Urban Planning Professor Chris Tilly spoke to news outlets about the impact of California’s new wage law on fast-food chains as well as smaller businesses. The law sets a $20 minimum hourly wage for fast-food workers at chains with 60 or more restaurants nationwide. But the impact is also felt by local ethnic restaurants and other small businesses, which must compete to retain workers. “These grassroots businesses are part of the glue that holds communities together, and they’re what give the community an identity,” Tilly told the Los Angeles Times. He also spoke to USA Today about the wage hike’s effect on consumer prices and hiring practices. “The big critique of minimum wages is ultimately it’s a job killer, that it hurts the people that you’re trying to help,” but data from the last three decades has not shown those effects, Tilly said. “We do have to think about how to help people. But to do that by hurting other low-income people doesn’t seem like the right strategy to me.”


 

Congestion-Pricing Ambitions Slowed by ‘Internal Trepidation’
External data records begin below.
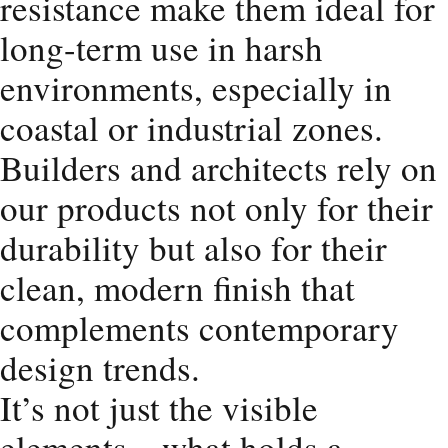
resistance make them ideal for
long-term use in harsh
environments, especially in
coastal or industrial zones.
Builders and architects rely on
our products not only for their
durability but also for their
clean, modern finish that
complements contemporary
design trends.
It’s not just the visible
elements—what holds a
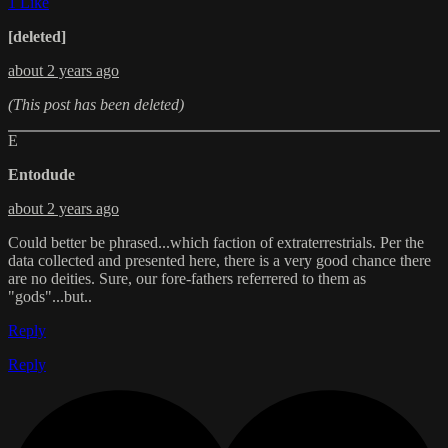
1 Like
[deleted]
about 2 years ago
(This post has been deleted)
E
Entodude
about 2 years ago
Could better be phrased...which faction of extraterrestrials. Per the
data collected and presented here, there is a very good chance there
are no deities. Sure, our fore-fathers referrered to them as
"gods"...but..
Reply
Reply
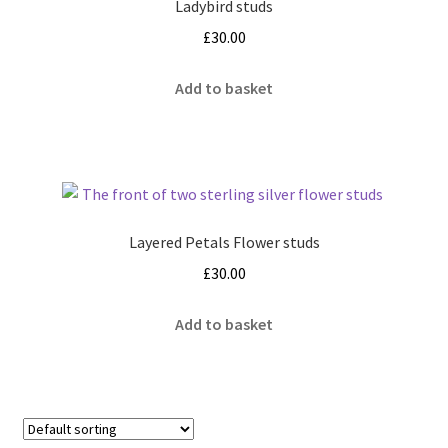
Ladybird studs
£
30.00
Add to basket
Layered Petals Flower studs
£
30.00
Add to basket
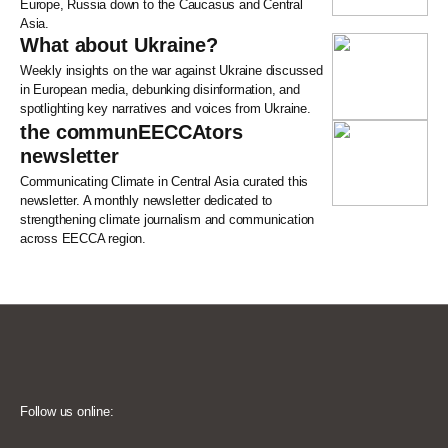
Europe, Russia down to the Caucasus and Central
Asia.
What about Ukraine?
Weekly insights on the war against Ukraine discussed
in European media, debunking disinformation, and
spotlighting key narratives and voices from Ukraine.
the communEECCAtors
newsletter
Communicating Climate in Central Asia curated this
newsletter. A monthly newsletter dedicated to
strengthening climate journalism and communication
across EECCA region.
Follow us online:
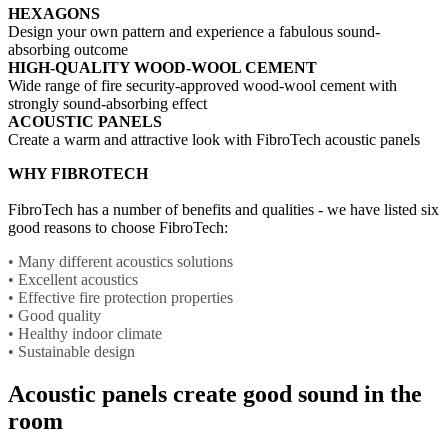
HEXAGONS
Design your own pattern and experience a fabulous sound-
absorbing outcome
HIGH-QUALITY WOOD-WOOL CEMENT
Wide range of fire security-approved wood-wool cement with
strongly sound-absorbing effect
ACOUSTIC PANELS
Create a warm and attractive look with FibroTech acoustic panels
WHY FIBROTECH
FibroTech has a number of benefits and qualities - we have listed six
good reasons to choose FibroTech:
• Many different acoustics solutions
• Excellent acoustics
• Effective fire protection properties
• Good quality
• Healthy indoor climate
• Sustainable design
Acoustic panels create good sound in the
room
A Wall Street Journal story about legal challenges to a plan to launch a congestion-pricing zone in parts of Manhattan in June cited Michael Manville, chair of Urban Planning at UCLA Luskin. Pending litigation could delay the start of the program, which would charge passenger vehicles $15 during the day and $3.75 at night to enter the zone, with higher tolls for trucks. Many businesses and commuters argue that the program, approved in 2019, is ill-timed because communities continue to struggle in the wake of the COVID-19 pandemic. Congestion-pricing zones have been successfully launched abroad, and transit advocates had hoped that New York’s program would spur action in other U.S. cities. But in places including San Francisco, San Diego and Los Angeles, momentum has slowed. “I would say it’s at a bit of a standstill,” Manvile said. “What’s happened in California, and particularly Los Angeles, is internal trepidation.”


 

Accusations of Negligence in Shooting by 6-Year-Old

Social Welfare Professor Ron Avi Astor spoke to the Washington Post about legal repercussions from the 2023 shooting of a Virginia teacher by her 6-year-old student. A grand jury indicted a former assistant principal with eight counts of felony child abuse, and the injured teacher has filed a $40 million suit against the school district, alleging negligence on the part of administrators. The former assistant principal is accused of disregarding at least three teachers’ warnings that the first-grader might be carrying a gun. “Maybe 10 or 15 years ago people could say, ‘I wasn’t educated. I didn’t know this could happen. I thought the kid was too young to have a gun,’” Astor said. “But in this day and age with all the data, reporting and training, it’s really problematic for a vice principal not to follow up on these warnings.” In another Washington Post story, Astor said that Americans are frustrated by the political impasse over proposals to restrict access to guns and are “just exhausted” by the bloodshed.


 

Returning to Work, Revamping Commuting Habits

Smart Cities Dive spoke to UCLA Luskin’s Donald Shoup for an article on companies attempting to change employees’ commuting habits as they return to in-person work. Historically, private car travel has been the predominant way U.S. workers get to work. An estimated 85% of employers offer free on-site parking, compared with just 13% that offer a transit subsidy, the article noted. Increasingly, employers are offering incentives to encourage commuting options including public transit, walking, biking and carpooling — and disincentives to drive alone, including raising the cost of parking. Shoup, a distinguished research professor of urban planning, is a proponent of the “parking cashout.” This system provides employees the option of compensation in the form of cash or other transportation benefits in exchange for giving up their free parking benefit. “All we’re saying is, when you drive, you pay. When you don’t drive, you save,” Shoup said.